NUTRITION: Resolve for a healthy workplace makeover in 2017



Now that 2017 is nearly here, many have started thinking about New Year’s resolutions. While we’re often well-intentioned during this time of self-reflection and goal-setting, very few of those who make resolutions will actually reach their goal in the new year.
The most common New Year’s resolutions center on weight loss and career growth. Maybe it’s time to focus less on a specific goal or number, and instead spend time improving your overall lifestyle by making smart changes to your habits and surroundings.
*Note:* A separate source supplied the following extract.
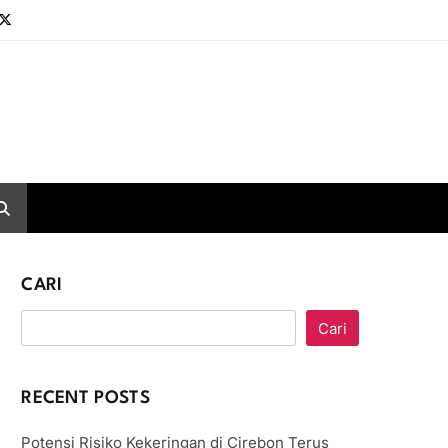
CARI
Cari
RECENT POSTS
Potensi Risiko Kekeringan di Cirebon Terus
A healthy workplace makeover might be just the answer to wellness and productivity in the year to come.
If you work full-time, whether it is for a corporation, a non-profit or self-employment, you likely spend the majority of your waking hours working. The workplace environment has a tremendous impact on factors like daily physical activity, food choices and stress levels.
A physical work space that promotes a healthier lifestyle can set you up for personal and professional success.
DE-STRESS YOUR SPACE
An office space that is relaxing and promotes movement is key.
Try painting the walls in calming colors like pale shades of purple, blue or gray. Opt for natural lighting instead of high-intensity or fluorescent lighting that can be associated with fatigue and headaches. Space furniture and office equipment strategically to encourage getting up from your desk more often. If you haven’t already, consider investing in a standing desk and ergonomic office equipment.
DEVELOP A PLAN
Some offices are stocked with processed, high-calorie snacks that are lacking in nutritional value. Instead, keep some non-perishable snacks on hand that contain protein to help satisfy your hunger. Single-serving pouches of tuna are convenient and provide brain boosting essential omega-3 fatty acids, which play an important role in memory and cognitive performance.
The Dietary Guidelines for Americans recommend that everyone eats at least two servings of seafood each week, so this is also a great way to help reach that goal.
Other protein-rich snacks that are easy to store include turkey jerky, unsalted nuts and dried soybeans. To help get your five fruits and vegetables a day, consider subscribing to a fresh fruit delivery service. Toss the candy bowl and put out a fruit basket to restock weekly.
STAY HYDRATED
Most people know they should be drinking enough water every day, but a hectic work schedule gets in the way. Keep a refillable bottle easily accessible on your desk as a visual reminder to drink.
Having a goal to drink a certain amount by lunchtime and an additional amount by the time of your afternoon snack will help you keep pace with your fluid goals. For something different, choose flavored water, sparkling water and herbal teas over high-calorie creamy coffee drinks and bottled juices.
GET UP AND MOVE
Break the habit of rushing through a quick deskside lunch in front of the computer. Stepping away from your workload and screens will help you mindfully enjoy your meal without distractions.
Take a few minutes to get outside to stretch and walk around. Consider inviting some friends or coworkers to join you in a lunchtime walking group. If the area around your office is not conducive to outside activity, check out some fitness apps for desk exercises or short meditations to help keep you energized and alert throughout the work day.